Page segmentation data
▼

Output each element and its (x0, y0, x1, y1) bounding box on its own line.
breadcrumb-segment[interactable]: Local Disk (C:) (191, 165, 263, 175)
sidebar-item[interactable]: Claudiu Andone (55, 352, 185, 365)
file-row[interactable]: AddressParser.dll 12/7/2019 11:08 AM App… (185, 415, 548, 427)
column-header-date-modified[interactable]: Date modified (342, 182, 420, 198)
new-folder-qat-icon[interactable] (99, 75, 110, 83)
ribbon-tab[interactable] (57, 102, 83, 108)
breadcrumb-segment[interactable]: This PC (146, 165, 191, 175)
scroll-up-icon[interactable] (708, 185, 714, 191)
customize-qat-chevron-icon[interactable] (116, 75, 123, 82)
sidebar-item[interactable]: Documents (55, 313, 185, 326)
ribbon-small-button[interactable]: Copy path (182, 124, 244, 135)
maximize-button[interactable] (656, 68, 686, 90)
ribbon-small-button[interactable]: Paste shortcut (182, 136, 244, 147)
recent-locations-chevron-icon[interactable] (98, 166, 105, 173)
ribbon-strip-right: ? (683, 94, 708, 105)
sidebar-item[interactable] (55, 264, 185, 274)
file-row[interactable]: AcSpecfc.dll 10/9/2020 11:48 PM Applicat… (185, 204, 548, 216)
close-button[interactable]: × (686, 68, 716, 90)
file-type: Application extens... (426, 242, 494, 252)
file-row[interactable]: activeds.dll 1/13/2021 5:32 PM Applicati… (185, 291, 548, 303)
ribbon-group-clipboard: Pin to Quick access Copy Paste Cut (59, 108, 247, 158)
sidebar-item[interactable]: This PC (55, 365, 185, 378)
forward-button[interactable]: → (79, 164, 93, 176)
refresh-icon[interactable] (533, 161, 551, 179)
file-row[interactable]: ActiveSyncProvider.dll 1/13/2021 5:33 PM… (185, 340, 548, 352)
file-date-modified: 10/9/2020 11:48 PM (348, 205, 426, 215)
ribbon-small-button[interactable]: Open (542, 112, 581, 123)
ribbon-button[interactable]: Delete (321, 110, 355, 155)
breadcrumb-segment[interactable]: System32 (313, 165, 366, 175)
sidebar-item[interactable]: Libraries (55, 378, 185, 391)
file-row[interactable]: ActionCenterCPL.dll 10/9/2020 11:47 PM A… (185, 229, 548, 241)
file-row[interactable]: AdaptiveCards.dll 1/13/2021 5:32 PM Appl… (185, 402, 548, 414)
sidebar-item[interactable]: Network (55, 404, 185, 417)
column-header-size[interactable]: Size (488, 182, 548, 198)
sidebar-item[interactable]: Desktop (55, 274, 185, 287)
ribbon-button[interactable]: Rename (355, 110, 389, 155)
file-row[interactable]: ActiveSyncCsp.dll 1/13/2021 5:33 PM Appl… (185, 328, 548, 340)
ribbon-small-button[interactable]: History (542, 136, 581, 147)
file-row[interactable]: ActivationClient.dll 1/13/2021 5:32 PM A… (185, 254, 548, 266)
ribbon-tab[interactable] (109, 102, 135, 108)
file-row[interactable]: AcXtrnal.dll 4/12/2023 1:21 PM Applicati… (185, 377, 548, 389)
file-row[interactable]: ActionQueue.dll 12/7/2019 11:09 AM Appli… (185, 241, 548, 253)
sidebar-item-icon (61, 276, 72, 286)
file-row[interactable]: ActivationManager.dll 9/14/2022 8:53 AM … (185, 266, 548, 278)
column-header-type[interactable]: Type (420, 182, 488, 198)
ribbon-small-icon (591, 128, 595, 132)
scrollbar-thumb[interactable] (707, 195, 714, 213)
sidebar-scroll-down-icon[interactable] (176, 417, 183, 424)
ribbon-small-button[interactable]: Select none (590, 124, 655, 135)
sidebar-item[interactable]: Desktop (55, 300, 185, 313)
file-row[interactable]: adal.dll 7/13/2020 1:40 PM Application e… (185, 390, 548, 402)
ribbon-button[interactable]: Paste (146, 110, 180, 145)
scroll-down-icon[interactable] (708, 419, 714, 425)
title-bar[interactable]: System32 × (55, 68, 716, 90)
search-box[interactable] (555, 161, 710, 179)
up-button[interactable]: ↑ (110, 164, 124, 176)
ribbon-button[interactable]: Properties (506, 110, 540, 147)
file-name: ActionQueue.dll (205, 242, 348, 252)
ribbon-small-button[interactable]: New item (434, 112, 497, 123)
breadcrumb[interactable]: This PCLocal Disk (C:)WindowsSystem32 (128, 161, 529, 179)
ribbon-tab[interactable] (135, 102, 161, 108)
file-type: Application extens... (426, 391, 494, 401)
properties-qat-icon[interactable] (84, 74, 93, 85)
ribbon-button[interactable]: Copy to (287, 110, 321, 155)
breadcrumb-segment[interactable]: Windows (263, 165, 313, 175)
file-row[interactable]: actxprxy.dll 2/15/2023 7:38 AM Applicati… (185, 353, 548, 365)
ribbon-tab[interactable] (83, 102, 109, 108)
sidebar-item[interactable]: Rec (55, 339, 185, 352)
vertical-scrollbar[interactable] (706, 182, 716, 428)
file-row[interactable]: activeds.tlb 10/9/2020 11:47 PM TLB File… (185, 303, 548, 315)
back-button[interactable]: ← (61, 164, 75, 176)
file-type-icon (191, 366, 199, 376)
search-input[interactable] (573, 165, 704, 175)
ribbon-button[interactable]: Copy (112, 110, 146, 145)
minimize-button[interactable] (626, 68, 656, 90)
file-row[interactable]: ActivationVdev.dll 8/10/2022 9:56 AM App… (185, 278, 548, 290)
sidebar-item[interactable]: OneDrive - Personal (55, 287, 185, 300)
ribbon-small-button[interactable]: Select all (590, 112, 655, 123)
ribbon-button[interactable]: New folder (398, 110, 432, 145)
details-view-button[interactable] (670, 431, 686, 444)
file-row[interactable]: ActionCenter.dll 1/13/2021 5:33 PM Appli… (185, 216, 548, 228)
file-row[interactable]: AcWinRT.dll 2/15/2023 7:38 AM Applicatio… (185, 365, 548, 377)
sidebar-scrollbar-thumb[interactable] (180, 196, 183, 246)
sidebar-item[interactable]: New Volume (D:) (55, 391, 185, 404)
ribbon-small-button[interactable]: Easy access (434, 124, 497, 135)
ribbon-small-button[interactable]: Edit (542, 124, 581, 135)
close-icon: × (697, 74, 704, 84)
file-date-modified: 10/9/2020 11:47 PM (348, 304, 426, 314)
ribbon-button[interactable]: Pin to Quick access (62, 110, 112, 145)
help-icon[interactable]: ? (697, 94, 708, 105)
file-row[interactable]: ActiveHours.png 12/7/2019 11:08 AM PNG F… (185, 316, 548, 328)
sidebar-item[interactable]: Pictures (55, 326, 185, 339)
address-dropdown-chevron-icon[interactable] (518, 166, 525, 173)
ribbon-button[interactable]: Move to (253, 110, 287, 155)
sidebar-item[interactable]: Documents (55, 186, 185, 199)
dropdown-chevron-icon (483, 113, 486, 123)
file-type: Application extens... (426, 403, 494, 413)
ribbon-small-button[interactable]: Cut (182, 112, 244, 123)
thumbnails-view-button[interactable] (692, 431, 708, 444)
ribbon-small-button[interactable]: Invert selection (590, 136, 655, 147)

▲
▼

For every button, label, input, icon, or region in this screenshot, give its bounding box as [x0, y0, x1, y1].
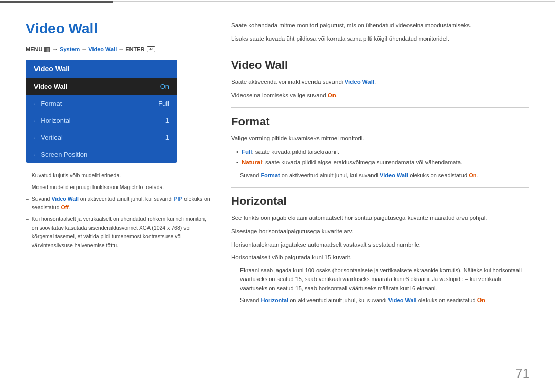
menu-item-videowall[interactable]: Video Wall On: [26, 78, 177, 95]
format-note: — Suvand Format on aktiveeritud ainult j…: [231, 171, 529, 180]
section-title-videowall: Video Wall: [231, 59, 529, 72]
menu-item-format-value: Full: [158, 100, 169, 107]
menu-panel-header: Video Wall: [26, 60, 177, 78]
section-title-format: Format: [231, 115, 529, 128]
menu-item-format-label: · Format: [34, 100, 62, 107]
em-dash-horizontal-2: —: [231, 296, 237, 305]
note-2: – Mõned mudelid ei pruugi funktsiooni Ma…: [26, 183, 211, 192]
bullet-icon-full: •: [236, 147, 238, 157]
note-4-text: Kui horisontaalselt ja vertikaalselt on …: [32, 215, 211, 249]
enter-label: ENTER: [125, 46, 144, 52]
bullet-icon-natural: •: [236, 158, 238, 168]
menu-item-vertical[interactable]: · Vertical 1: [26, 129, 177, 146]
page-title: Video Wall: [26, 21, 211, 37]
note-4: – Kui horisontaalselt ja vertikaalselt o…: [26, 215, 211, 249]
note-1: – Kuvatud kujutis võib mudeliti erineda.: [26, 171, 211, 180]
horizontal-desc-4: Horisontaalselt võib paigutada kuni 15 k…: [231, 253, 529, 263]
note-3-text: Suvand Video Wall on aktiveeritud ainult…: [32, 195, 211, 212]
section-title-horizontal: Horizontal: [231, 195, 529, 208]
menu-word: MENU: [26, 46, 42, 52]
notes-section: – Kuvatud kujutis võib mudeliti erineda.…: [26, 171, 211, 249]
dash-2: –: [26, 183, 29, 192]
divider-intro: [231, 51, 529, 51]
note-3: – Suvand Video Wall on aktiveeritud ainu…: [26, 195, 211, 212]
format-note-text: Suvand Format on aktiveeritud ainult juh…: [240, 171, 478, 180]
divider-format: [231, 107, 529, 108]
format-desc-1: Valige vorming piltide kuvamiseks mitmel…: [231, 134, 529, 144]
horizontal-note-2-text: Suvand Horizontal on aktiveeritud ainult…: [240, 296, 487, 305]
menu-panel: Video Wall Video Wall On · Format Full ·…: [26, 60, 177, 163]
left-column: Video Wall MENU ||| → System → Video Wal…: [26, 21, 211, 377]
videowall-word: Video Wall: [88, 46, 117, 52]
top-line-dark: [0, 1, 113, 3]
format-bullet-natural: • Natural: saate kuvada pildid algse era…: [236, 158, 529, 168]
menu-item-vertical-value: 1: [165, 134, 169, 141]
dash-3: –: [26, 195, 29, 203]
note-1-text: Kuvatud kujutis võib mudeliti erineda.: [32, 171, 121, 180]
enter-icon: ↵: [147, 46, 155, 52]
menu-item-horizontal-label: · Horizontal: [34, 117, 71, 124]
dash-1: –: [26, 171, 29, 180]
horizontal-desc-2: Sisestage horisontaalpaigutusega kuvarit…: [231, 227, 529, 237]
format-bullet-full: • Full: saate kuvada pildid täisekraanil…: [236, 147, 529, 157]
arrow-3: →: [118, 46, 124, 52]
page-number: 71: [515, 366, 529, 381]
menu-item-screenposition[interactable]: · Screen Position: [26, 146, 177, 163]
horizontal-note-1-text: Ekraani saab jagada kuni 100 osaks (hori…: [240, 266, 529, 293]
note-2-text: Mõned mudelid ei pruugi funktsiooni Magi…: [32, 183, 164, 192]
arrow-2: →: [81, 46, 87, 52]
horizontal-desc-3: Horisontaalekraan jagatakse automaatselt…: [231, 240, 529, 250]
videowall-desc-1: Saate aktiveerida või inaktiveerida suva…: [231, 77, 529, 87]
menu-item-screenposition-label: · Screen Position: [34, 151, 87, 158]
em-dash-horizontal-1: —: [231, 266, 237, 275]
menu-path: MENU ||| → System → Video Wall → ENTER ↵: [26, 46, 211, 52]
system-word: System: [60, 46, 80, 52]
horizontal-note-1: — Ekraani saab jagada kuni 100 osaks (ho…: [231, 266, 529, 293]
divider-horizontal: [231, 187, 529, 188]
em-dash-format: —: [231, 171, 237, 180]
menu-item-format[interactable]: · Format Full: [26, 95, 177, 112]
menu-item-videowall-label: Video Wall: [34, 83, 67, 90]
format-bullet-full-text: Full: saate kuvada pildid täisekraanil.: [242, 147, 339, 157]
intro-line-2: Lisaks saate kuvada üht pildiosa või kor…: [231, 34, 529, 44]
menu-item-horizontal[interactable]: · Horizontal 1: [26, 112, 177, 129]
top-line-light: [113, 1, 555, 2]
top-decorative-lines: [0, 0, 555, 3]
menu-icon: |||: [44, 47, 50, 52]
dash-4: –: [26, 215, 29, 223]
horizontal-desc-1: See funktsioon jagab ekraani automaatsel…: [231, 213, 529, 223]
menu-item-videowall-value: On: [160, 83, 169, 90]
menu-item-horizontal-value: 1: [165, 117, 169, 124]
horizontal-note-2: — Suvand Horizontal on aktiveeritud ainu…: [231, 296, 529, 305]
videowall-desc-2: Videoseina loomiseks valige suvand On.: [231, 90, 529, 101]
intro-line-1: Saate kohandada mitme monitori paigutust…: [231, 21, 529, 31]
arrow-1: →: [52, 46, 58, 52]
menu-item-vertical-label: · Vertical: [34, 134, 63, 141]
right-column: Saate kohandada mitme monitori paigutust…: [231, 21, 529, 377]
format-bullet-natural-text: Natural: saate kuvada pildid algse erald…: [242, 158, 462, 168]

▲

Going through the entries above, count each line that has the word "ActionQueue" and report only the count.

* Solution to this task
2